My projects were completed in the past week, but took completely different pathways to get there.
The first was a broken lamp. Two years ago this lamp of ours just stopped working for no good reason. It had been knocked off the table a time or two, and evidently one of those killed it. Killed it real good.
So, after replacing the light bulb and having it still not work, I put it down the basement for fixing "later." I often looked at the lamp in passing thinking to myself that it would never work again. Last weekend, Donna mentioned getting a cord kit, so I looked on Amazon and all I could find was a kit that was about $20.00 and didn't look like it would work with our lamp anyways.

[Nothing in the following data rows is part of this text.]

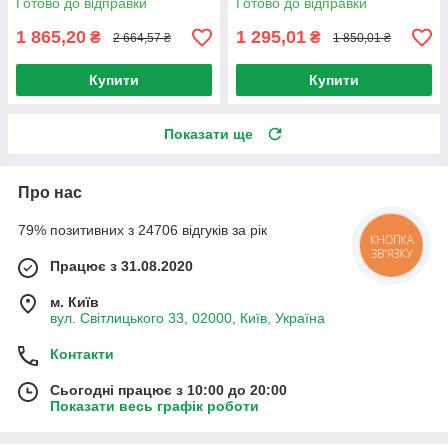
Готово до відправки
Готово до відправки
регулюванням температури
1 865,20
1 295,01
₴
₴
2 664,57 ₴
1 850,01 ₴
Купити
Купити
Показати ще
Про нас
79% позитивних з 24706 відгуків за рік
КНОПКА
ЗВ'ЯЗКУ
Працює з 31.08.2020
м. Київ
вул. Світлицького 33, 02000, Київ, Україна
Контакти
Сьогодні працює з 10:00 до 20:00
Показати весь графік роботи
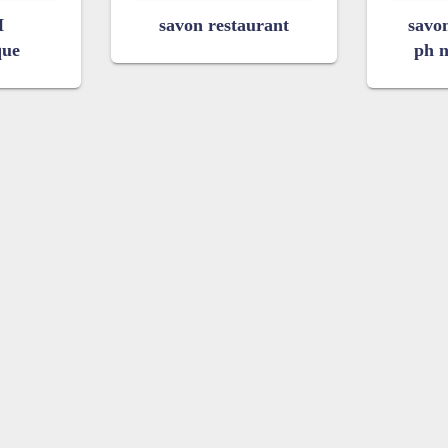
H
savon restaurant
savo
que
ph n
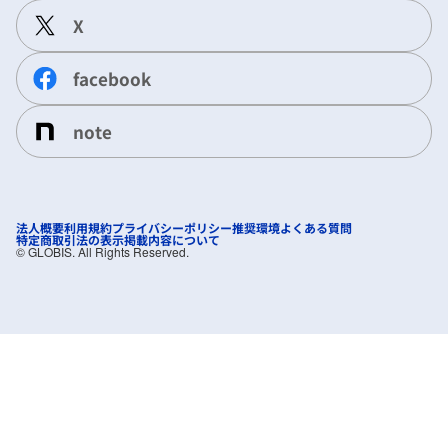
X
facebook
note
法人概要
利用規約
プライバシーポリシー
推奨環境
よくある質問
特定商取引法の表示
掲載内容について
©︎ GLOBIS. All Rights Reserved.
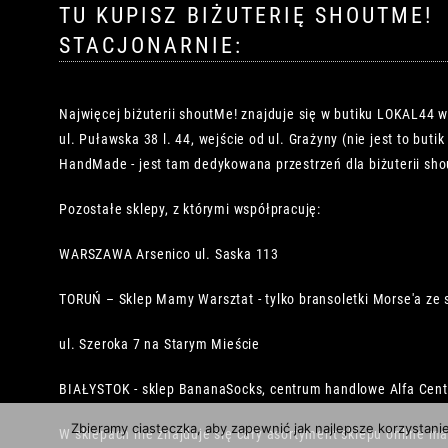
TU KUPISZ BIŻUTERIĘ SHOUTME!
STACJONARNIE:
Najwięcej biżuterii shoutMe! znajduje się w butiku LOKAL44 
ul. Puławska 38 l. 44, wejście od ul. Grażyny (nie jest to buti
HandMade - jest tam dedykowana przestrzeń dla biżuterii sho
Pozostałe sklepy, z którymi współpracuję:
WARSZAWA Arsenico ul. Saska 113
TORUŃ – Sklep Mamy Warsztat - tylko bransoletki Morse'a ze 
ul. Szeroka 7 na Starym Mieście
BIAŁYSTOK - sklep BananaSocks, centrum handlowe Alfa Cen
Zbieramy ciasteczka, aby zapewnić jak najlepsze korzystani
W sklepach nie znajduje się cały asortyment sklepu online ma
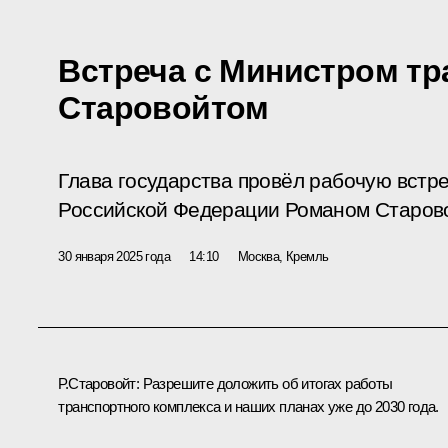
Встреча с Министром т
Старовойтом
Глава государства провёл рабочую встр
Российской Федерации Романом Старов
30 января 2025 года
14:10
Москва, Кремль
Р.Старовойт:
Разрешите доложить об итогах работы
транспортного комплекса и наших планах уже до 2030 года.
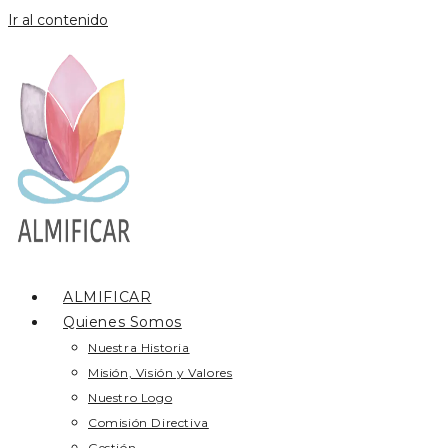
Ir al contenido
ALMIFICAR
Quienes Somos
Nuestra Historia
Misión, Visión y Valores
Nuestro Logo
Comisión Directiva
Gestión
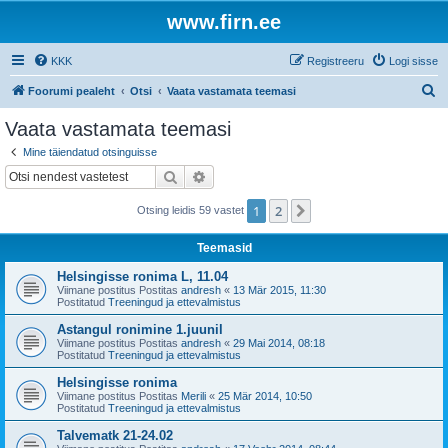
www.firn.ee
KKK
Registreeru
Logi sisse
O
Foorumi pealeht
Otsi
Vaata vastamata teemasi
t
Vaata vastamata teemasi
s
Mine täiendatud otsinguisse
i
Otsi
Täiendatud otsing
1
2
Järgmine
Otsing leidis 59 vastet
Teemasid
Helsingisse ronima L, 11.04
Viimane postitus Postitas
andresh
«
13 Mär 2015, 11:30
Postitatud
Treeningud ja ettevalmistus
Astangul ronimine 1.juunil
Viimane postitus Postitas
andresh
«
29 Mai 2014, 08:18
Postitatud
Treeningud ja ettevalmistus
Helsingisse ronima
Viimane postitus Postitas
Merili
«
25 Mär 2014, 10:50
Postitatud
Treeningud ja ettevalmistus
Talvematk 21-24.02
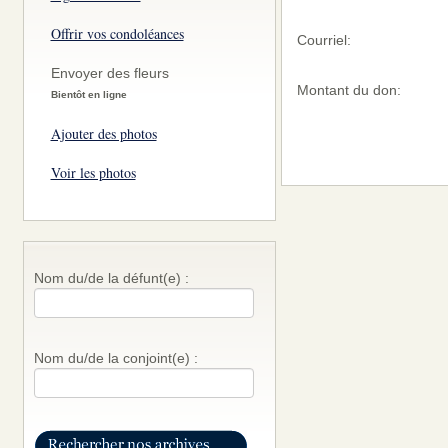
Offrir vos condoléances
Courriel:
Envoyer des fleurs
Montant du don:
Bientôt en ligne
Ajouter des photos
Voir les photos
Nom du/de la défunt(e) :
Nom du/de la conjoint(e) :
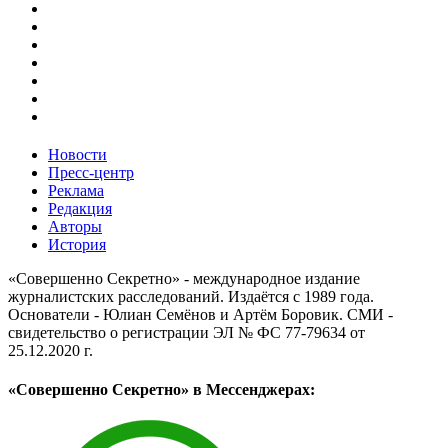
Новости
Пресс-центр
Реклама
Редакция
Авторы
История
«Совершенно Секретно» - международное издание
журналистских расследований. Издаётся с 1989 года.
Основатели - Юлиан Семёнов и Артём Боровик. CМИ -
свидетельство о регистрации ЭЛ № ФС 77-79634 от
25.12.2020 г.
«Совершенно Секретно» в Мессенджерах:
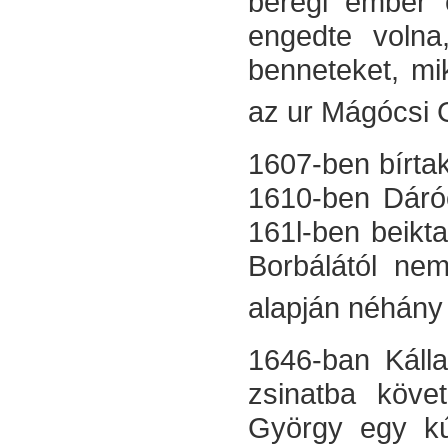
beregi ember 
engedte volna
benneteket, mi
az ur Mágócsi 
1607-ben bírtak
1610-ben Dáróc
161l-ben beikta
Borbálától nem
alap­ján néhány
1646-ban Kálla
zsinatba követ
György egy kúr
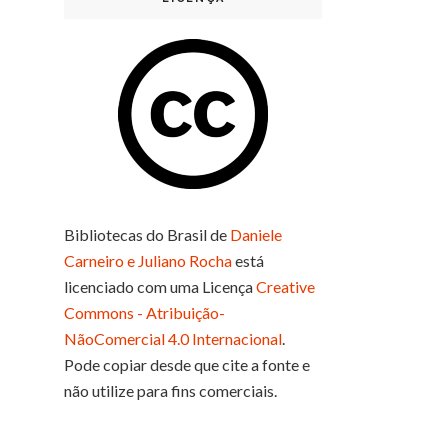
Bibliotecas do Brasil
de
Daniele
Carneiro e Juliano Rocha
está
licenciado com uma Licença
Creative
Commons - Atribuição-
NãoComercial 4.0 Internacional
.
Pode copiar desde que cite a fonte e
não utilize para fins comerciais.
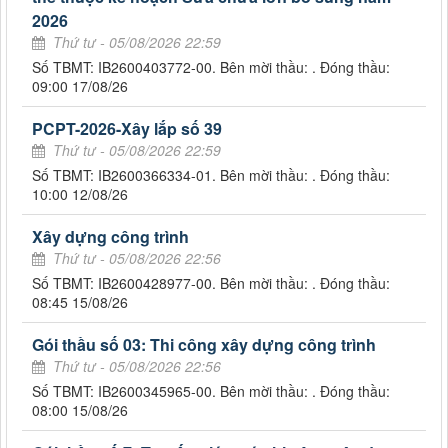
2026
Thứ tư - 05/08/2026 22:59
Số TBMT: IB2600403772-00. Bên mời thầu: . Đóng thầu:
09:00 17/08/26
PCPT-2026-Xây lắp số 39
Thứ tư - 05/08/2026 22:59
Số TBMT: IB2600366334-01. Bên mời thầu: . Đóng thầu:
10:00 12/08/26
Xây dựng công trình
Thứ tư - 05/08/2026 22:56
Số TBMT: IB2600428977-00. Bên mời thầu: . Đóng thầu:
08:45 15/08/26
Gói thầu số 03: Thi công xây dựng công trình
Thứ tư - 05/08/2026 22:56
Số TBMT: IB2600345965-00. Bên mời thầu: . Đóng thầu:
08:00 15/08/26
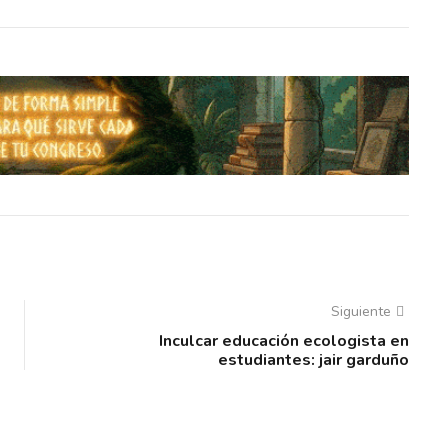
Siguiente
Inculcar educación ecologista en
estudiantes: jair garduño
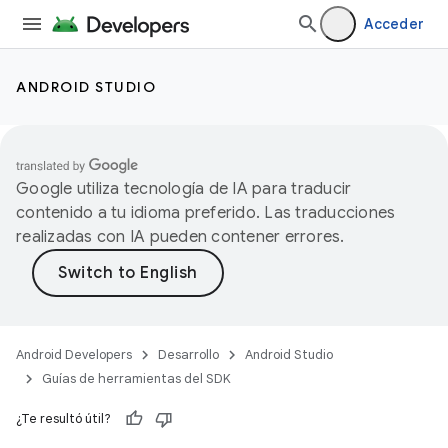
Acceder
ANDROID STUDIO
Google utiliza tecnología de IA para traducir
contenido a tu idioma preferido. Las traducciones
realizadas con IA pueden contener errores.
Android Developers
Desarrollo
Android Studio
Guías de herramientas del SDK
¿Te resultó útil?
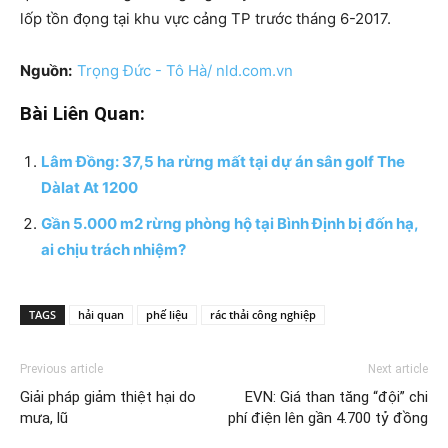
lốp tồn đọng tại khu vực cảng TP trước tháng 6-2017.
Nguồn:
Trọng Đức - Tô Hà/ nld.com.vn
Bài Liên Quan:
Lâm Đồng: 37,5 ha rừng mất tại dự án sân golf The
Dàlat At 1200
Gần 5.000 m2 rừng phòng hộ tại Bình Định bị đốn hạ,
ai chịu trách nhiệm?
TAGS
hải quan
phế liệu
rác thải công nghiệp
Previous article
Next article
Giải pháp giảm thiệt hại do
EVN: Giá than tăng “đội” chi
mưa, lũ
phí điện lên gần 4.700 tỷ đồng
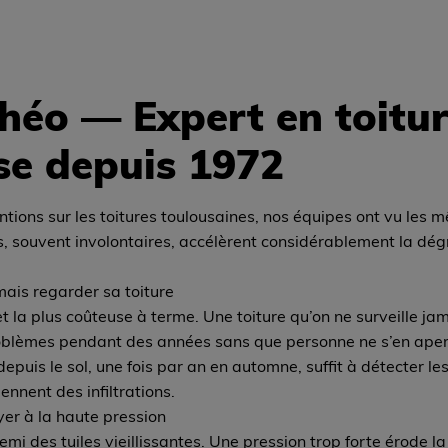
héo — Expert en toitur
se depuis 1972
ntions sur les toitures toulousaines, nos équipes ont vu les 
s, souvent involontaires, accélèrent considérablement la dé
ais regarder sa toiture
et la plus coûteuse à terme. Une toiture qu’on ne surveille ja
blèmes pendant des années sans que personne ne s’en aper
depuis le sol, une fois par an en automne, suffit à détecter le
ennent des infiltrations.
er à la haute pression
emi des tuiles vieillissantes. Une pression trop forte érode la 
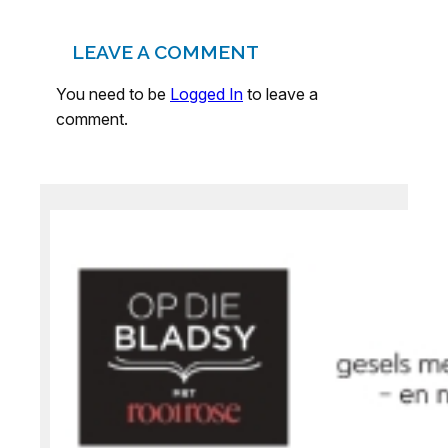
LEAVE A COMMENT
You need to be
Logged In
to leave a
comment.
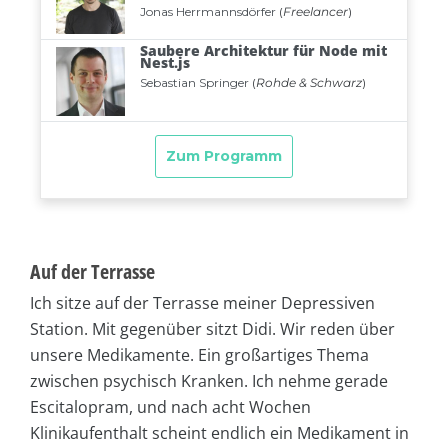
Auf der Terrasse
Ich sitze auf der Terrasse meiner Depressiven
Station. Mit gegenüber sitzt Didi. Wir reden über
unsere Medikamente. Ein großartiges Thema
zwischen psychisch Kranken. Ich nehme gerade
Escitalopram, und nach acht Wochen
Klinikaufenthalt scheint endlich ein Medikament in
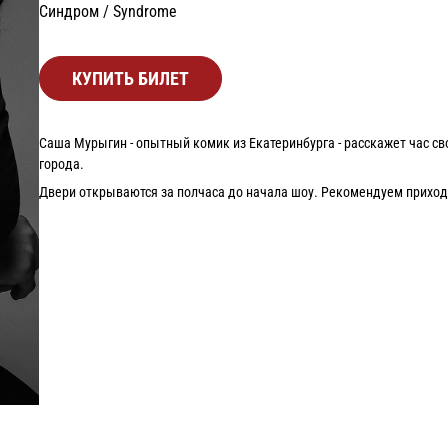
Синдром / Syndrome
КУПИТЬ БИЛЕТ
Саша Мурыгин - опытный комик из Екатеринбурга - расскажет час с
города.
Двери открываются за полчаса до начала шоу. Рекомендуем приходи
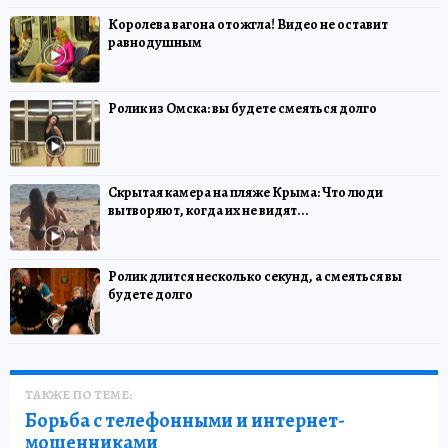
Королева вагона отожгла! Видео не оставит
равнодушным
Ролик из Омска: вы будете смеяться долго
Скрытая камера на пляже Крыма: Что люди
вытворяют, когда их не видят...
Ролик длится несколько секунд, а смеяться вы
будете долго
ТАКЖЕ ПО ТЕМЕ:
Борьба с телефонными и интернет-
мошенниками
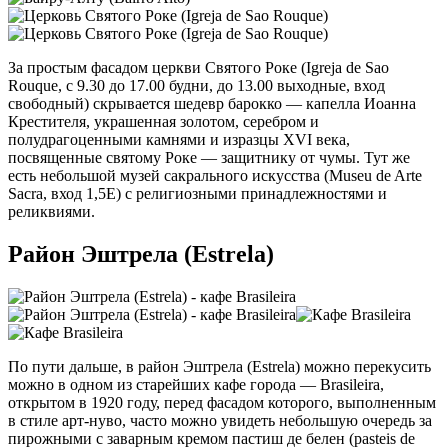
За простым фасадом церкви Святого Роке (Igreja de Sao
Rouque, c 9.30 до 17.00 будни, до 13.00 выходные, вход
свободный) скрывается шедевр барокко — капелла Иоанна
Крестителя, украшенная золотом, серебром и
полудрагоценными камнями и изразцы XVI века,
посвященные святому Роке — защитнику от чумы. Тут же
есть небольшой музей сакрального искусства (Museu de Arte
Sacra, вход 1,5Е) с религиозными принадлежностями и
реликвиями.
Район Эштрела (Estrela)
По пути дальше, в район Эштрела (Estrela) можно перекусить
можно в одном из старейших кафе города — Brasileira,
открытом в 1920 году, перед фасадом которого, выполненным
в стиле арт-нуво, часто можно увидеть небольшую очередь за
пирожными с заварным кремом пастиш де белен (pasteis de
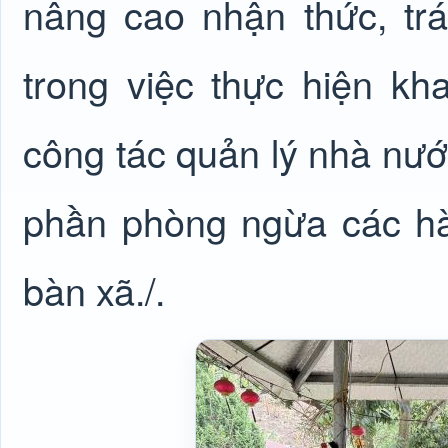
nâng cao nhận thức, tr
trong việc thực hiện kh
công tác quản lý nhà nước
phần phòng ngừa các hàn
bàn xã./.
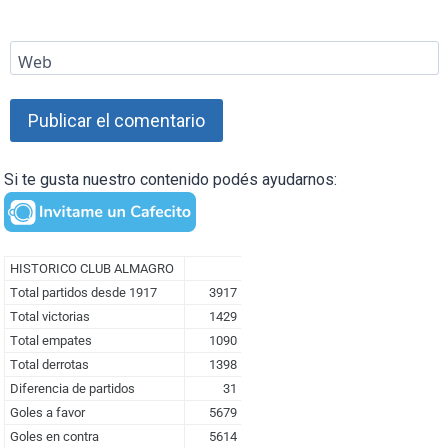
Web
Si te gusta nuestro contenido podés ayudarnos:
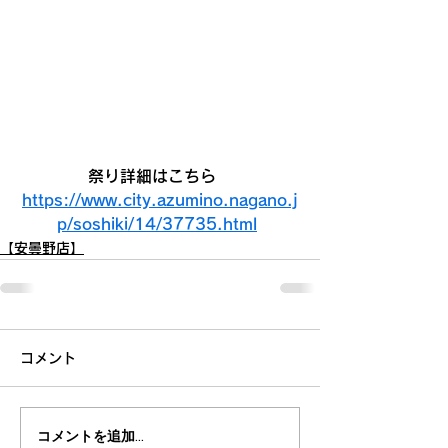
祭り詳細はこちら　
https://www.city.azumino.nagano.j
p/soshiki/14/37735.html
【安曇野店】
コメント
コメントを追加…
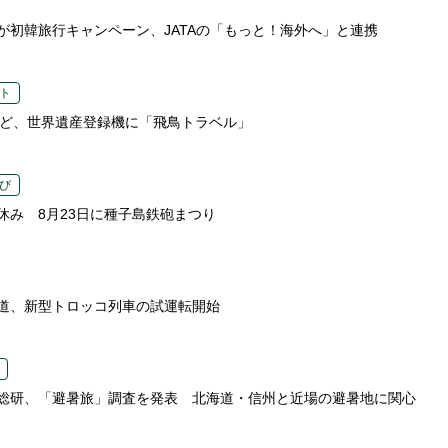
が初韓旅行キャンペーン、JATAの「もっと！海外へ」と連携
ト
など、世界遺産登録機に「飛鳥トラベル」
び
休み 8月23日に種子島鉄砲まつり
道、新型トロッコ列車の試運転開始
総研、「避暑旅」調査を発表 北海道・信州と近場の避暑地に関心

Curiosity got the better of me and I started taking the lamp apart. How hard could it be anyways? After messing with it for 10 minutes I narrowed the problem down to a bad switch. It meant a little crimping and prying with a screwdriver, sprinkled with some colorful language and a dropped screw. (What project doesn't have a dropped screw the seeking of which doubles the length of the project?) When I got the part out I took it to the hardware store to see if they had such a thing. They did. It was $2.99. I put the lamp back together and, viola, it worked.
My wife and I had a laugh about how that is our life. Why do we wait two years to do things like this? After I told a few people the story, they all said the same thing. They have exactly the same nature.
It seems we all have those "later" projects.
The second project was my wheelbarrow tire. We are working on a project to put new steps and a walk in front of our house which requires a wheelbarrow. This project is one of those "later" projects of it's own, but I digress.
Anyways, the last time I used my wheelbarrow, it had a flat, so I took it to Tires Plus and they pumped it up. At the time, I thought the tire was tubeless, so they were the only ones who could pump it up, as every attempt I made, the air came out between the cracks faster than it stayed in the tire.
So this time, I tried a few tricks on advice from friends to pump it up myself. ("Put a cinc strap on it," they said. "Use a compressor, not a hand pump," they said. I've concluded they don't know.) I took it to two different air compressors using the cinch strap and labored to no avail.(Stops #1 and #2)
Well, I figured, Tires Plus fixed it once, they could fix it again. This meant Stop #3 on my tired quest.
I took it to them and they determined that it was indeed NOT tubeless and that I should get a tube across the street at Farm and Fleet and bring it over and they would put it in,
Off to stop #4 on the wheelbarrow tire time suck.
Of course Farm and Fleet didn't have a tube that size. They did have a tire that looked like it might work, though was more for a 4 wheel vehicle. I bought it anyway just in case. It was $15.
Off to stop #5, Home Depot "just to see" what they had. They had a tire that was the right size and made specifically for wheelbarrows. It was an appreciably more costly $25 tire, but it held promise
|I'm a tire hoarder.|
Off to stop #6, Farm and Fleet to return the questionable tire for a refund now that I had a highly probable one in my possession.
I got home and, after a couple more dropped screws and colorful language, I had a working wheelbarrow. Again a great sense of accomplishment despite the two hours of my life that I would never get back and have to explain to God that, "Well, I needed a tire see...and well, you know it was a project that went south." I'm sure He'd understand.
So if you've got those projects that are waiting to be done, my advice is, wait until it's time, then attack them with a vengeance. It will feel so good. But don't do them before it's time. These things are best left to age and weigh on one's conscience.